Your instructions: Go through the records below and write each one out again unchanged.

(Beginning of Given records)

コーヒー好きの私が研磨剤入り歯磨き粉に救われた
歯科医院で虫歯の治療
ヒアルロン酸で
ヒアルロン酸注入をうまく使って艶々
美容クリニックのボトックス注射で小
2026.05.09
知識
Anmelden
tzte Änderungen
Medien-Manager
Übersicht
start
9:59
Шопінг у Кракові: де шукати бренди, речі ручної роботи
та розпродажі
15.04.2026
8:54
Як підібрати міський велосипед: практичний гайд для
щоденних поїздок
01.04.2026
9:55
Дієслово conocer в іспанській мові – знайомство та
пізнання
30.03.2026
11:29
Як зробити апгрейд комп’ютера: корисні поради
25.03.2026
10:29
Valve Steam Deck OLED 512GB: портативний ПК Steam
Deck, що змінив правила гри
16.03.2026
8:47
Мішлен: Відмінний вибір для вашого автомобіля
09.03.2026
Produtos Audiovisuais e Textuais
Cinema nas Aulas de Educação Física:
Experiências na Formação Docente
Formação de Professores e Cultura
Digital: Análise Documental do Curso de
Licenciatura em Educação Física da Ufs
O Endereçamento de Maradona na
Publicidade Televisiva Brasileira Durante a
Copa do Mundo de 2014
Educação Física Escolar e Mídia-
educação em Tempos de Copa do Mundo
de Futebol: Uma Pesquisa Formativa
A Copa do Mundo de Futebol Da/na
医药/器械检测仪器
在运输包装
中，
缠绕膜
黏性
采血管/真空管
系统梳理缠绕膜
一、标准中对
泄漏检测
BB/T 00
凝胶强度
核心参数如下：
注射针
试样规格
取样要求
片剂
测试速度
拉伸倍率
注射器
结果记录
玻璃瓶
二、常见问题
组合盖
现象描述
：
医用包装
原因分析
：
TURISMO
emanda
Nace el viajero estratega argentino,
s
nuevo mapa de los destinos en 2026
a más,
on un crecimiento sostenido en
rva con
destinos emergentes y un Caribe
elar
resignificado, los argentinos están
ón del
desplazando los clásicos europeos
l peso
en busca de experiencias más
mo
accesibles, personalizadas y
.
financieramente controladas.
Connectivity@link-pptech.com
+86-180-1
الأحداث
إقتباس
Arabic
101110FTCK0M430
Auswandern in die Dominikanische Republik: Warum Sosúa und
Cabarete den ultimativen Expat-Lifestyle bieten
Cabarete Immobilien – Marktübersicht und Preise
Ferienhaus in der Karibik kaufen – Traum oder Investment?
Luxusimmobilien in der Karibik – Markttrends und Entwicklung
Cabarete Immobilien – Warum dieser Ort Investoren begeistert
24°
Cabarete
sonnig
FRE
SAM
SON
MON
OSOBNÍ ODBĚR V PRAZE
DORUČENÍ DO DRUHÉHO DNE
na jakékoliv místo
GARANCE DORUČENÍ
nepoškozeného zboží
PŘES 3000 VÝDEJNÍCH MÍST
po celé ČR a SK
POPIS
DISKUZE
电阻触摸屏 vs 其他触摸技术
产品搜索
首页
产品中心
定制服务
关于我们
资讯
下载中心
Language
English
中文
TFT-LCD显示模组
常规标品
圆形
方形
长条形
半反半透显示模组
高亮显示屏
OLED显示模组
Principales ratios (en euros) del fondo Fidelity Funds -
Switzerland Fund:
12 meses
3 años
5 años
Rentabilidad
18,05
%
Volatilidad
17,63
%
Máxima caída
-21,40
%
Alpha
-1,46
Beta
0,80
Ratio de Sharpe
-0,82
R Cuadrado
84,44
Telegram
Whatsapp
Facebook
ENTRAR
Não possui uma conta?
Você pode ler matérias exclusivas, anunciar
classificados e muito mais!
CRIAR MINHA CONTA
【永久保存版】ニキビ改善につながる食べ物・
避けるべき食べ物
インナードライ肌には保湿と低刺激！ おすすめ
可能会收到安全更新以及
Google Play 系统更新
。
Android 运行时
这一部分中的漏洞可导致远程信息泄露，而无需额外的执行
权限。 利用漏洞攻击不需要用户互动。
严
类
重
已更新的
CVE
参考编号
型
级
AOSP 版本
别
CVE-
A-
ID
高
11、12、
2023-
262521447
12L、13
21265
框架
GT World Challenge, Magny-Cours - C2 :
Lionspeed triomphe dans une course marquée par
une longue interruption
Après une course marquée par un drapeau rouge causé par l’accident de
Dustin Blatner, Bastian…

(End of Given records)

Solution to this exercise:
コーヒー好きの私が研磨剤入り歯磨き粉に救われた
歯科医院で虫歯の治療
ヒアルロン酸で
ヒアルロン酸注入をうまく使って艶々
美容クリニックのボトックス注射で小
2026.05.09
知識
Anmelden
tzte Änderungen
Medien-Manager
Übersicht
start
9:59
Шопінг у Кракові: де шукати бренди, речі ручної роботи
та розпродажі
15.04.2026
8:54
Як підібрати міський велосипед: практичний гайд для
щоденних поїздок
01.04.2026
9:55
Дієслово conocer в іспанській мові – знайомство та
пізнання
30.03.2026
11:29
Як зробити апгрейд комп’ютера: корисні поради
25.03.2026
10:29
Valve Steam Deck OLED 512GB: портативний ПК Steam
Deck, що змінив правила гри
16.03.2026
8:47
Мішлен: Відмінний вибір для вашого автомобіля
09.03.2026
Produtos Audiovisuais e Textuais
Cinema nas Aulas de Educação Física:
Experiências na Formação Docente
Formação de Professores e Cultura
Digital: Análise Documental do Curso de
Licenciatura em Educação Física da Ufs
O Endereçamento de Maradona na
Publicidade Televisiva Brasileira Durante a
Copa do Mundo de 2014
Educação Física Escolar e Mídia-
educação em Tempos de Copa do Mundo
de Futebol: Uma Pesquisa Formativa
A Copa do Mundo de Futebol Da/na
医药/器械检测仪器
在运输包装
中，
缠绕膜
黏性
采血管/真空管
系统梳理缠绕膜
一、标准中对
泄漏检测
BB/T 00
凝胶强度
核心参数如下：
注射针
试样规格
取样要求
片剂
测试速度
拉伸倍率
注射器
结果记录
玻璃瓶
二、常见问题
组合盖
现象描述
：
医用包装
原因分析
：
TURISMO
emanda
Nace el viajero estratega argentino,
s
nuevo mapa de los destinos en 2026
a más,
on un crecimiento sostenido en
rva con
destinos emergentes y un Caribe
elar
resignificado, los argentinos están
ón del
desplazando los clásicos europeos
l peso
en busca de experiencias más
mo
accesibles, personalizadas y
.
financieramente controladas.
Connectivity@link-pptech.com
+86-180-1
الأحداث
إقتباس
Arabic
101110FTCK0M430
Auswandern in die Dominikanische Republik: Warum Sosúa und
Cabarete den ultimativen Expat-Lifestyle bieten
Cabarete Immobilien – Marktübersicht und Preise
Ferienhaus in der Karibik kaufen – Traum oder Investment?
Luxusimmobilien in der Karibik – Markttrends und Entwicklung
Cabarete Immobilien – Warum dieser Ort Investoren begeistert
24°
Cabarete
sonnig
FRE
SAM
SON
MON
OSOBNÍ ODBĚR V PRAZE
DORUČENÍ DO DRUHÉHO DNE
na jakékoliv místo
GARANCE DORUČENÍ
nepoškozeného zboží
PŘES 3000 VÝDEJNÍCH MÍST
po celé ČR a SK
POPIS
DISKUZE
电阻触摸屏 vs 其他触摸技术
产品搜索
首页
产品中心
定制服务
关于我们
资讯
下载中心
Language
English
中文
TFT-LCD显示模组
常规标品
圆形
方形
长条形
半反半透显示模组
高亮显示屏
OLED显示模组
Principales ratios (en euros) del fondo Fidelity Funds -
Switzerland Fund:
12 meses
3 años
5 años
Rentabilidad
18,05
%
Volatilidad
17,63
%
Máxima caída
-21,40
%
Alpha
-1,46
Beta
0,80
Ratio de Sharpe
-0,82
R Cuadrado
84,44
Telegram
Whatsapp
Facebook
ENTRAR
Não possui uma conta?
Você pode ler matérias exclusivas, anunciar
classificados e muito mais!
CRIAR MINHA CONTA
【永久保存版】ニキビ改善につながる食べ物・
避けるべき食べ物
インナードライ肌には保湿と低刺激！ おすすめ
可能会收到安全更新以及
Google Play 系统更新
。
Android 运行时
这一部分中的漏洞可导致远程信息泄露，而无需额外的执行
权限。 利用漏洞攻击不需要用户互动。
严
类
重
已更新的
CVE
参考编号
型
级
AOSP 版本
别
CVE-
A-
ID
高
11、12、
2023-
262521447
12L、13
21265
框架
GT World Challenge, Magny-Cours - C2 :
Lionspeed triomphe dans une course marquée par
une longue interruption
Après une course marquée par un drapeau rouge causé par l’accident de
Dustin Blatner, Bastian…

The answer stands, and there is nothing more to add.